Non potevo resistere, cercai di spezzare quell'angoscia, dissi: «Coraggio, non deve disperare, sono difficoltà che si superano». «No, no», disse l'uomo con una voce pesante, rauca, nella quale c'era tutta l'essenza di quella negazione. «Non c'è più speranza per me. Mi guardi: ma le pare che possa riprendermi?» I suoi occhi accesi, smarriti mi mettevano ancora più paura. Mi chiedevo perché mai ero venuto a cacciarmi al cospetto di quel dramma, testimone di un gesto disperato, estremo, che sentivo imminente, ma che non potevo evitare. «Si calmi» mormorai con un filo di voce.
In quell'attimo udimmo alla nostra destra, dal ponte, un grido lungo, lacerante. Ci alzammo di scatto e ci volgemmo appena in tempo per vedere un uomo precipitare nel fiume. Cadde vicino a uno dei pilastri e scomparve subito alla nostra vista; intanto il grido si udiva ancora acutissimo. Veniva da sopra il ponte: era una donna, la si vedeva agitare le braccia nere contro il cielo azzurro. Ora gridava: «Aiuto, salvatelo». C'era una grande animazione intorno a noi: sul ponte, la gente guardava nel fiume, taluni si spostavano rapidamente da un punto all'altro; dietro a noi, nel parco, c'era altra gente ansiosa. «Non si vede più»; «È là»; «No, è un tronco d'albero» gridavano le voci.

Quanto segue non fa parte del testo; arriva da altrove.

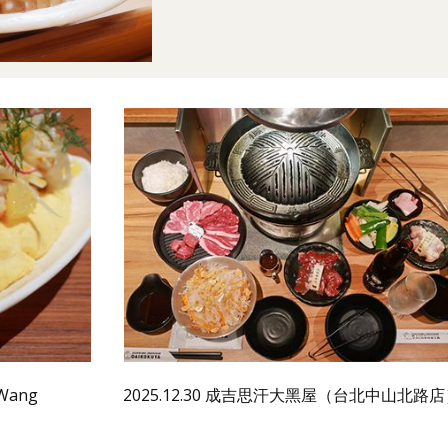
uWang
2025.12.30 成吉思汗大黑屋（台北中山北路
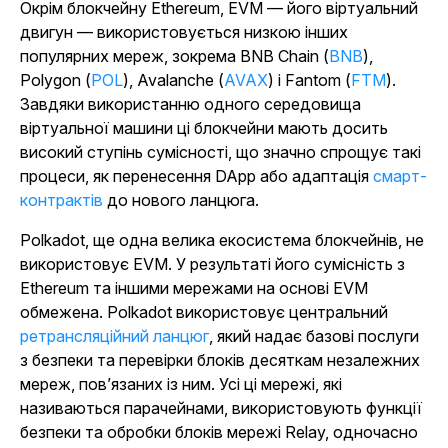
Окрім блокчейну Ethereum, EVM — його віртуальний
двигун — використовується низкою інших
популярних мереж, зокрема BNB Chain (
BNB
),
Polygon (
POL
), Avalanche (
AVAX
) і Fantom (
FTM
).
Завдяки використанню одного середовища
віртуальної машини ці блокчейни мають досить
високий ступінь сумісності, що значно спрощує такі
процеси, як перенесення DApp або адаптація
смарт-
контрактів
до нового ланцюга.
Polkadot, ще одна велика екосистема блокчейнів, не
використовує EVM. У результаті його сумісність з
Ethereum та іншими мережами на основі EVM
обмежена. Polkadot використовує центральний
ретрансляційний ланцюг
, який надає базові послуги
з безпеки та перевірки блоків десяткам незалежних
мереж, пов’язаних із ним. Усі ці мережі, які
називаються парачейнами, використовують функції
безпеки та обробки блоків мережі Relay, одночасно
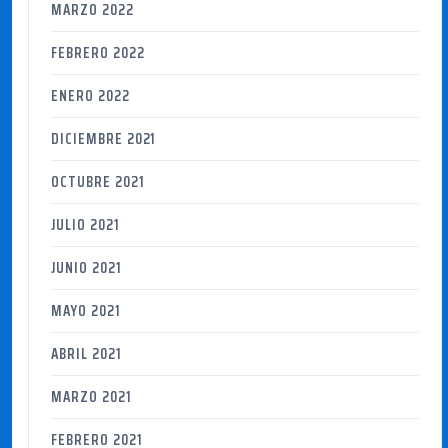
MARZO 2022
FEBRERO 2022
ENERO 2022
DICIEMBRE 2021
OCTUBRE 2021
JULIO 2021
JUNIO 2021
MAYO 2021
ABRIL 2021
MARZO 2021
FEBRERO 2021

L'uomo stava in quel momento riemergendo a metà dello specchio d'acqua che ci divideva dal ponte; si vedevano la testa e un braccio, la corrente lo trascinava via a forza. «Salvatelo», gridava la donna dal ponte. La gente si agitava, vociava, ma nessuno si decideva ad affrontare il fiume. La mia ansia di prima si era sfogata in tremito. Mi pareva che le gambe non potessero più reggermi. L'uomo nell'acqua scomparve di nuovo, succhiato da un mulinello. Colui che mi stava al fianco gridò: «Eccolo, eccolo», e con uno scatto si levò la giacca, si chinò a togliersi le scarpe di forza, senza slacciarle, e si tuffò. La sua giacca sporca, unta, strappata, era ai miei piedi.
Il nuotatore vinceva la corrente con larghe e vigorose bracciate, si portava verso il centro del fiume. «Più a sinistra, più a sinistra» diceva una voce dietro di me. Il suicida infatti stava avanzando rapidamente. L'uomo che si era buttato per salvarlo deviò, un momento dopo gli fu alle spalle, appena in tempo per afferrarlo per i capelli. Continuò ad avanzare con un braccio solo, faticosamente, tenendo l'aspirante suicida lontano da sé, a fior d'acqua. «Ce la fa», diceva la gente, «lo salva».
Ora tutti si stavano spostando verso l'altra riva, per scendere nel punto dove il salvatore sarebbe approdato con l'uomo che si era buttato. Correvano quelli che erano sul posto, correvano verso il ponte quelli che erano nel parco. Io mi sentivo sfinito. Vidi l'uomo raggiungere la riva opposta, trascinare sull'erba il corpo inanimato dell'altro. Intanto arrivavano le prime persone dal ponte, incominciavano a praticare all'annegato la respirazione artificiale. Forse si sarebbe salvato, forse no. Non potevo più resistere oltre vicino al fiume. Mi avviai per il parco e mi allontanai.